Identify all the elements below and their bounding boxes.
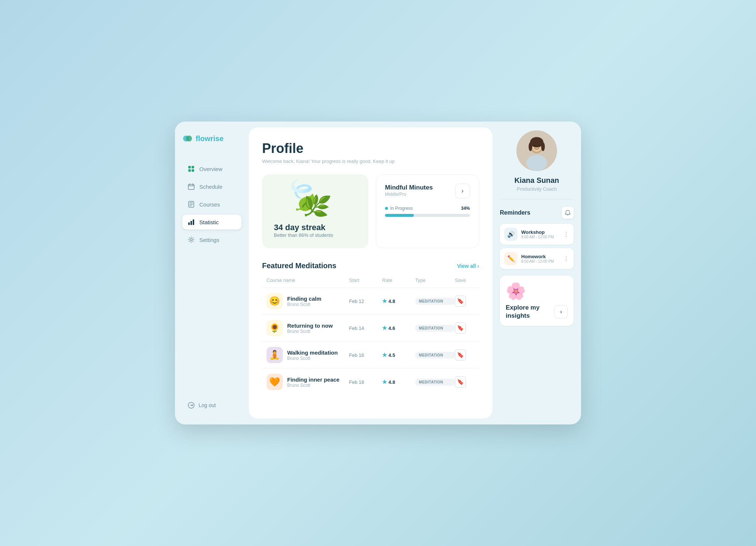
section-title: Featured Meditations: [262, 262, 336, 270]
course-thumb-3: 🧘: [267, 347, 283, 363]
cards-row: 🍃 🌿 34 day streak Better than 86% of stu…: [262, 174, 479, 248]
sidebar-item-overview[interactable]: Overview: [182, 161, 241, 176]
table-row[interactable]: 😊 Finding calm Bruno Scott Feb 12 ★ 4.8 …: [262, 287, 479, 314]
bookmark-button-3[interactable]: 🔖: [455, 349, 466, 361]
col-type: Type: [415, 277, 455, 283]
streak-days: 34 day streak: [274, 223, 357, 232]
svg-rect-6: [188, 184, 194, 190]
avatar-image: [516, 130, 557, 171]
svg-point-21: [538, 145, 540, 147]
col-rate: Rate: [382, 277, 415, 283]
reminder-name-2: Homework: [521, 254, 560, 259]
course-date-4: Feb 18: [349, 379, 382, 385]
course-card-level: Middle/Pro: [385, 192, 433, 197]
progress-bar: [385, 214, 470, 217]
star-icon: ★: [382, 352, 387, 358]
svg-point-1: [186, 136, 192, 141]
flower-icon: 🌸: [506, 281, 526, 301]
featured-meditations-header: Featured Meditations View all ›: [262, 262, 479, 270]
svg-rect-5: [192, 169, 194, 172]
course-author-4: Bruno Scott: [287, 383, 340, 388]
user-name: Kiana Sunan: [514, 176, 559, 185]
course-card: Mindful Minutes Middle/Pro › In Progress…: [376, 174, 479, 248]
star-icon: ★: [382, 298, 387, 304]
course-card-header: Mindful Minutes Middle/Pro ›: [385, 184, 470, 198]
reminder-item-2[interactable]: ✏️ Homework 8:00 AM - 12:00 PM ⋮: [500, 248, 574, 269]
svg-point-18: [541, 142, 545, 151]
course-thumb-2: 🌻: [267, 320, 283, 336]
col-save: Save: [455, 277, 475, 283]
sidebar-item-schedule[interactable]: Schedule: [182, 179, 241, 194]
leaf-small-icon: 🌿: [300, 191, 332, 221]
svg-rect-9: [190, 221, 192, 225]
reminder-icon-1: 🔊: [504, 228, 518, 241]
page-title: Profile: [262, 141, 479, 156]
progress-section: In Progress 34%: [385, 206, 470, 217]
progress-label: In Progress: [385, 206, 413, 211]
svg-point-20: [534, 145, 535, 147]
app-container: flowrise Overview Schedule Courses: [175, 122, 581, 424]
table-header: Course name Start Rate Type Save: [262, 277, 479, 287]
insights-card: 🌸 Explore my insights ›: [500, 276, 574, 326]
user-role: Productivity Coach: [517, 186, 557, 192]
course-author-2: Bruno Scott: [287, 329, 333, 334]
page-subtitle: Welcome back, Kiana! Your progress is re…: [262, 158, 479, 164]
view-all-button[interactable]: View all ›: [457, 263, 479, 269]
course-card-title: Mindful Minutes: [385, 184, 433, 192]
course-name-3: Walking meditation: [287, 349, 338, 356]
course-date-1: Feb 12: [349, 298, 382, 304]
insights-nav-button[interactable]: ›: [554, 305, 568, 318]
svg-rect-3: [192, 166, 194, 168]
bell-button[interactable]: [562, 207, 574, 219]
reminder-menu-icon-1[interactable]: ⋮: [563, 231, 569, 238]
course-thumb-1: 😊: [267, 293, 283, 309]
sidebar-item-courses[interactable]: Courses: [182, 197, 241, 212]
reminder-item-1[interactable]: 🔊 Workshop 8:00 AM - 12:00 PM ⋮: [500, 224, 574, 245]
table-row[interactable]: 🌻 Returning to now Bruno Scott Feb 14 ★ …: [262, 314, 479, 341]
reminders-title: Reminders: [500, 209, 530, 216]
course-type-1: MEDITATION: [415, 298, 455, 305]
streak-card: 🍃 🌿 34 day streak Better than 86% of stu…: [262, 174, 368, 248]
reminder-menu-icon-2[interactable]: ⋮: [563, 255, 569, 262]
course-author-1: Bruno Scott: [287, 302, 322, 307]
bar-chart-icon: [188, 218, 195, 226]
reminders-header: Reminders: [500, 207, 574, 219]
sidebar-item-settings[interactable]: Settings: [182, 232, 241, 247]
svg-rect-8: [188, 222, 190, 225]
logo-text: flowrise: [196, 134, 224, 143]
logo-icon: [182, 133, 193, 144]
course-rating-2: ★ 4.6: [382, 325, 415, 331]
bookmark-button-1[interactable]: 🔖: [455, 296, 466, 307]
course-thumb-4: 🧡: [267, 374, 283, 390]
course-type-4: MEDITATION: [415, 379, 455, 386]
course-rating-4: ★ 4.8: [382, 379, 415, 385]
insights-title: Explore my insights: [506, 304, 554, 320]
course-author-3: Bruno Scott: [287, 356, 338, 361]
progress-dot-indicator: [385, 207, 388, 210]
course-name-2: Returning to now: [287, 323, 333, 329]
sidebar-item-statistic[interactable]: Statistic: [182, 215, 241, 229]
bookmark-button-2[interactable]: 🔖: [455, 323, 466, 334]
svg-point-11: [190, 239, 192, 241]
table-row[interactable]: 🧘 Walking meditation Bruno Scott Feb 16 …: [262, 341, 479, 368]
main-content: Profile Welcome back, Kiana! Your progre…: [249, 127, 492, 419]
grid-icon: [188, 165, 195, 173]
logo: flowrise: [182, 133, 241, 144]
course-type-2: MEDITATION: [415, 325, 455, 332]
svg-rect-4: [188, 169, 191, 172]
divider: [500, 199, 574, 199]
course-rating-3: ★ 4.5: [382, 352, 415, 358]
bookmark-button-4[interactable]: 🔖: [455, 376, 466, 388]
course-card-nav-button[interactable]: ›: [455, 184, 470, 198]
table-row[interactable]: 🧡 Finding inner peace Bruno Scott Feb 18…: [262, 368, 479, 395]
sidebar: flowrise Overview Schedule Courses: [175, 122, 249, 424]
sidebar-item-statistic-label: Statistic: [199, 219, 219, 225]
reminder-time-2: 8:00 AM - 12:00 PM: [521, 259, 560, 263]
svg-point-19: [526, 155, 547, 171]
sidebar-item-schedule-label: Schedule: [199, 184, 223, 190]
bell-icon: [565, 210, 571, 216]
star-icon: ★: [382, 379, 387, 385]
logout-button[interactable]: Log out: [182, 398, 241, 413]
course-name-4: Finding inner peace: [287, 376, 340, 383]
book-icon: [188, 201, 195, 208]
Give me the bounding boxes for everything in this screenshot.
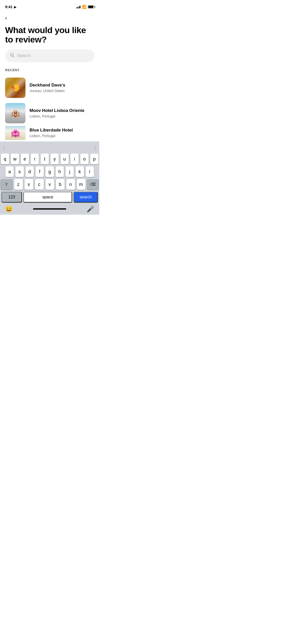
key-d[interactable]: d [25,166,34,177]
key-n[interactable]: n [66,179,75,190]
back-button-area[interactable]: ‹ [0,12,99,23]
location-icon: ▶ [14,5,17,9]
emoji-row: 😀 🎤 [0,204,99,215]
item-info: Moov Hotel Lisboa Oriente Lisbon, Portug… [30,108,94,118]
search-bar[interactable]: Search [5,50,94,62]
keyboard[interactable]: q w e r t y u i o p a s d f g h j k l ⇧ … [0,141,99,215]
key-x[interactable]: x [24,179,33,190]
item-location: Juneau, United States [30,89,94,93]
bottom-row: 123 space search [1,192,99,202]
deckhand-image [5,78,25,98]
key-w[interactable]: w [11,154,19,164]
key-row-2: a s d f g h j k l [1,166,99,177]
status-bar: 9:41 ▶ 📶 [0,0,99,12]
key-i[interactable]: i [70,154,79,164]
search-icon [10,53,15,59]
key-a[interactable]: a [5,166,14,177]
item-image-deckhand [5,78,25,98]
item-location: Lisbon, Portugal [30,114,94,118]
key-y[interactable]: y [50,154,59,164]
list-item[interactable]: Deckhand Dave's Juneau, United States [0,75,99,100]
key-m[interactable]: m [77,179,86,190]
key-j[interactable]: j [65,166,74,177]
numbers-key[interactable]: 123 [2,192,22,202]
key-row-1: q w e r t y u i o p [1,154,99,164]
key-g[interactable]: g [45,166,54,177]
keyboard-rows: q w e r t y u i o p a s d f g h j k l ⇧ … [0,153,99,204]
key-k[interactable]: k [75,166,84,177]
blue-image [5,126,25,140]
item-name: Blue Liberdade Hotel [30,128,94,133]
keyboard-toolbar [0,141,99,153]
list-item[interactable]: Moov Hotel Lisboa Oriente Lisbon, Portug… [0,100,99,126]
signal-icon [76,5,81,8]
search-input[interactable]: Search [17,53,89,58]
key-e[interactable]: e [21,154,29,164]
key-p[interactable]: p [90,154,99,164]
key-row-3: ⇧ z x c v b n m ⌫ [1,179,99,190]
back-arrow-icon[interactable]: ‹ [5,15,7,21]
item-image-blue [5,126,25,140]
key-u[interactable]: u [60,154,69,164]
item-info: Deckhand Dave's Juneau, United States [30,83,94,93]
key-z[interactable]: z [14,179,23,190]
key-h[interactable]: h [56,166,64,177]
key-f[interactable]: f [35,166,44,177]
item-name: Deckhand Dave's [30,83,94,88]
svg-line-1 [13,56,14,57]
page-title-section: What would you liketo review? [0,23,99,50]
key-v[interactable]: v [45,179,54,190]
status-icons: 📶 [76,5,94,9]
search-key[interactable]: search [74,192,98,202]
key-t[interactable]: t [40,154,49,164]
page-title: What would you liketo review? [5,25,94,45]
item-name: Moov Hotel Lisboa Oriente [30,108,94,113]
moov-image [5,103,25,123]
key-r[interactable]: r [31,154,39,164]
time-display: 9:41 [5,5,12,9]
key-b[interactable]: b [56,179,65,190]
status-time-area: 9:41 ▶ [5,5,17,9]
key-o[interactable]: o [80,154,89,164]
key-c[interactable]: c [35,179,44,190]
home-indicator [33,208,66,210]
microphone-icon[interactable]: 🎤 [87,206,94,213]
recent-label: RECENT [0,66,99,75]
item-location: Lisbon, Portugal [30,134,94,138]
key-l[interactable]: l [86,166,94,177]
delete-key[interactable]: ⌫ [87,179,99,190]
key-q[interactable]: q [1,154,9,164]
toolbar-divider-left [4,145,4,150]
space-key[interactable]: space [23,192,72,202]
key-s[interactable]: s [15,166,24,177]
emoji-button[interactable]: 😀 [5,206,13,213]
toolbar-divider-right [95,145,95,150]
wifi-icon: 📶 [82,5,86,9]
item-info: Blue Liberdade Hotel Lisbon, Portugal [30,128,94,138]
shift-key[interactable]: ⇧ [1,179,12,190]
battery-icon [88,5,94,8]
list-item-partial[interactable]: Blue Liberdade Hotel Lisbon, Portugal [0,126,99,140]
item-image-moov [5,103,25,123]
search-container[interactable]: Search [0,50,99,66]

★ ★ ★ ★ ★ ★ ★

▶ [Brief]: With "Statistic" as the search string, filter the records and return each line that has it.

▶ [The completed task]:
sidebar-item-statistic[interactable]: Statistic: [182, 215, 241, 229]
sidebar-item-statistic-label: Statistic: [199, 219, 219, 225]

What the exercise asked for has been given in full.